Catholic school in West Lothian, Scotland

St Mary's Academy was a Roman Catholic High School located in the eastern part of the town of Bathgate, West Lothian in Scotland. It was a state funded school for older children which drew its pupil roll from most of the towns in West Lothian. The motto was 'Animo et Fide' which translates from Latin as Courageously and Faithfully. The school was located on Edinburgh Road (A89).

==Buildings==
The school, which opened in 1931, consisted of two rectangular stone buildings each containing a gymnasium in the centre and two quadrangles. These buildings were known as the East wing and the West wing, they were linked by a covered walkway (the link corridor). The main buildings were complemented for 20 years by a number of "temporary" structures referred to by staff and students as "the Maths Hut", "the Geography Huts", the "History Hut" and the "Music Huts". The East wing was the original St Mary's Senior Secondary.

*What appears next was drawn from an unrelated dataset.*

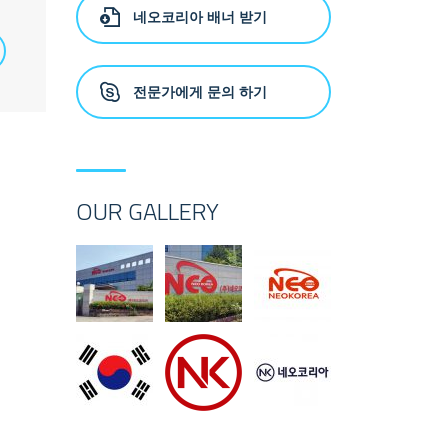
네오코리아 배너 받기
전문가에게 문의 하기
OUR GALLERY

The school was renamed St Mary's Academy in 1965 when the building was amalgamated with the adjacent building of non-denominational Lindsay High School, whose students moved to a new campus nearby in Boghall in a merger with Bathgate Academy. The Rector in the late 1960s and 1970s was Hugh McCusker.

==Closure==
In 1993, West Lothian Council announced plans to amalgamate the school with Our Lady's High School, Broxburn into one large purpose built school in Livingston. Both Our Lady's High and St Mary's adopted the new name, and both operated as St Margaret's Academy one year prior to their closures before moving all schooling to Livingston. The school closed in mid-1994. St Mary's was subsequently demolished in the late 1990s and is now the site of private sector housing. There is a small plaque commemorating the school at the north-west entrance to the estate, which includes 'Lindsay' and 'St Marys' in its street names. The housing development placed the street names wrongly, St. Mary's Place located where the old Lindsay High building was, and Lindsay Gardens where the old St. Mary's building was.